Notes on Embeddings, Vector Stores, and Retrieval-Augmented Generation (Text Splitting, Embeddings, FAISS/Milvus/Pinecone, and Agent Architecture)

Conceptual Overview

Retrieval-Augmented Generation (RAG) workflow introduced: load textual data (text and PDF), split into manageable chunks, convert chunks to embeddings via embedding models, store embeddings in a vector store (e.g., FAISS, Milvus, Pinecone), and perform semantic/search-by-vector queries to retrieve relevant chunks for answering questions.
Two main embedding model families discussed: Hugging Face models (e.g., MPNet base) and OpenAI embeddings. HP model characteristics: maps text to a dense vector space; MPNet base provides a 768-dimensional embedding for each input, useful for clustering and semantic search. OpenAI embeddings provide comparable functionality but come from a hosted API alternative.
Vector stores (vector databases) store embeddings and support similarity search. Common options mentioned: FAISS (Facebook AI Similarity Search), Milvus, Pinecone. Milvus and Pinecone are vector databases designed to handle large-scale embeddings; FAISS is a local, efficient similarity search library.
Storage and tooling ecosystem: text loaders, document loaders, text splitters, and a lightweight SQLite3 (via sqlite3) for supporting storage-related tasks. The transcript emphasizes that the vector store holds embeddings, while a separate database may hold metadata or document mappings.
Practical hurdles showcased: version mismatches and environment issues (e.g., sentence-transformers import errors) and steps to resolve them (updating libraries, restarting kernels, ensuring paths are correct).
End-to-end demo elements mentioned: loading a state-of-the-union text and a resume PDF, chunking into 24-word groups, exploring the effects of chunk size and overlap, generating embeddings, and performing similarity searches to retrieve top results.
Conceptual takeaway: you can mix embedding sources (Hugging Face vs OpenAI) and vector stores; the architecture remains the same—split, embed, index, search, and answer.

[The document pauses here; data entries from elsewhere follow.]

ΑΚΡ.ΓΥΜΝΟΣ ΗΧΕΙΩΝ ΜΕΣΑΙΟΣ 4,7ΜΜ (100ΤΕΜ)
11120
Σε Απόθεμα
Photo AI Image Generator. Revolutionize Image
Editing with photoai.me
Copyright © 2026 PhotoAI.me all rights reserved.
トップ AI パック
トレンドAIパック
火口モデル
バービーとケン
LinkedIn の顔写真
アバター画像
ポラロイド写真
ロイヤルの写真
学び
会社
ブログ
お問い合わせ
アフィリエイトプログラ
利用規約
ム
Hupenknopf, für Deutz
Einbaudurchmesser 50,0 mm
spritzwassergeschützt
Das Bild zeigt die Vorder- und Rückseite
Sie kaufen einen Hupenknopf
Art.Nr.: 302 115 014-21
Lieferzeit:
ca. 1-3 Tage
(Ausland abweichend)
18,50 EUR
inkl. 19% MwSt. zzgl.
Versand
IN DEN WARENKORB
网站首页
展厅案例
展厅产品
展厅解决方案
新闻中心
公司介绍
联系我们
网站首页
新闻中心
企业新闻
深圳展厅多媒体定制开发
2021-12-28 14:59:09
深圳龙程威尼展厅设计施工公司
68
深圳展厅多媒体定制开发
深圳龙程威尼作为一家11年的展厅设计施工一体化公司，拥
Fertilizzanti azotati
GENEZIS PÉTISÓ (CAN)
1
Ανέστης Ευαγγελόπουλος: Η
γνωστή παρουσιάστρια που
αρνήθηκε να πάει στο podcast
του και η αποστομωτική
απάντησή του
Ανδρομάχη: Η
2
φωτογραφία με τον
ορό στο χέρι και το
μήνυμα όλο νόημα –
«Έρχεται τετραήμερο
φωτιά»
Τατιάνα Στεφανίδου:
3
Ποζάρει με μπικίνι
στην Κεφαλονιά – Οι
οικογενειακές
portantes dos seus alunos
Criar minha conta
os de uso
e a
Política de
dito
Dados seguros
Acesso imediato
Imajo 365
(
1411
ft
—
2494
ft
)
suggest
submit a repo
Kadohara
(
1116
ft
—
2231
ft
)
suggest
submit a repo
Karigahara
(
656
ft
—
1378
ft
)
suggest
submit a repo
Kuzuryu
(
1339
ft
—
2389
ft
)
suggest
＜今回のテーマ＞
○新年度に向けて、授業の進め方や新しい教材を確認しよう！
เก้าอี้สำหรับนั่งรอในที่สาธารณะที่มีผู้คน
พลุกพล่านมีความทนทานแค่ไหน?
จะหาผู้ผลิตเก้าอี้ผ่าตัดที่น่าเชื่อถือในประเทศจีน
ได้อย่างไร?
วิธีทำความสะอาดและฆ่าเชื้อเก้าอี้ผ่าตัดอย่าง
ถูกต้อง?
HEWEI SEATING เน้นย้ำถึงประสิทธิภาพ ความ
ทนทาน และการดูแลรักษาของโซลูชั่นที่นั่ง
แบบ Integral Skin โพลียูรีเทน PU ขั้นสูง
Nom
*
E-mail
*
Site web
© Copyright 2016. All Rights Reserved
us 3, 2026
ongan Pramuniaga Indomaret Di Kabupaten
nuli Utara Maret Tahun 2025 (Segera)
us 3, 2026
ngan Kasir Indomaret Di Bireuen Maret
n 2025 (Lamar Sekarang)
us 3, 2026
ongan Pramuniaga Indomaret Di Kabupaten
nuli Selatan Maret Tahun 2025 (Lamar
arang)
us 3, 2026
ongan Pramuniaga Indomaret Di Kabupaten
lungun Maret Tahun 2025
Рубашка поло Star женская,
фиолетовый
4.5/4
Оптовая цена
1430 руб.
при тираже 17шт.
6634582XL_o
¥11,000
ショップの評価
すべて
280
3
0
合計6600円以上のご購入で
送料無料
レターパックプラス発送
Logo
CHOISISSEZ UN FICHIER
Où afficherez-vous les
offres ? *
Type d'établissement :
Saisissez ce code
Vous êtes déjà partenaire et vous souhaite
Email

Data Loading and Preprocessing

Text loading workflow:
- Use a text loader to read a plain text file (e.g., stateofunion.txt).
- Load text into memory via a loader (e.g., text_loader.load()) and inspect content (e.g., print first 100 characters or first 100 words).
- Common pitfall: naming mismatches (textloader vs textloader.dot_load) and file path issues leading to File not found errors; ensure file path correctness and working directory alignment.
PDF loading workflow:
- PDF loader to read resumes or papers (e.g., CV or ARXIV paper). PDFs may include images; for multimodal embedding, images would require multimodal embedding techniques.
- Demonstrates loading a resume with potential images and conceptual multimodal embedding considerations.
Example file handling details:
- A sample text file (stateofunion.txt) contains about 22,800 characters (including spaces).
- Basic verification step prints the first 100 tokens/words to confirm the file loaded correctly.
- For PDFs: a similar loader path is used, with additional considerations for multimodal content.
Dependency and environment notes:
- Some issues come from missing packages (e.g., text loader or PDF loader usage). Users may need to install packages (e.g., pypdf, pdfminer, sentence-transformers) and ensure compatibility across versions.
- When a library import fails (e.g., sentence-transformers), upgrade or reinstall to resolve compatibility issues; warnings may appear even if execution continues.

Text Splitting and Chunking

Recursive character text splitting:
- Text is recursively split into chunks to facilitate embedding and retrieval.
- A chunk is defined as a contiguous group of words (or characters) kept together for embedding and context preservation.
Chunk size and overlap:
- Example settings discussed: chunk size = 24 words; overlap discussed as 32 words on each side (leading to an effective overlap across adjacent chunks).
- Practical implication: larger chunk sizes preserve more context per chunk but yield fewer chunks; smaller chunk sizes increase the number of chunks and may improve granularity but can dilute context.
- Concrete demonstration: breaking a resume into 24-word chunks can yield a certain number of chunks (e.g., 15 chunks for the example resume). A simple relation exists between document length, chunk size, and overlap:
- Let N be total tokens/words, c be chunk size, o be overlap, s = c - o be the step between chunk starts. Then the number of chunks K can be approximated by
- $K = \left\lceil\dfrac{N - c}{s}\right\rceil + 1.$
- Doubling the chunk size (e.g., from 24 to 48) reduces the number of chunks roughly by half (assuming similar document length), illustrating the trade-off between context per chunk and total chunks.
Practical guidance:
- Start with a moderate chunk size (e.g., 24 or 48) and a reasonable overlap to maintain context across adjacent chunks.
- Avoid too heavy chunking that causes excessive fragmentation or too little overlap that breaks context continuity.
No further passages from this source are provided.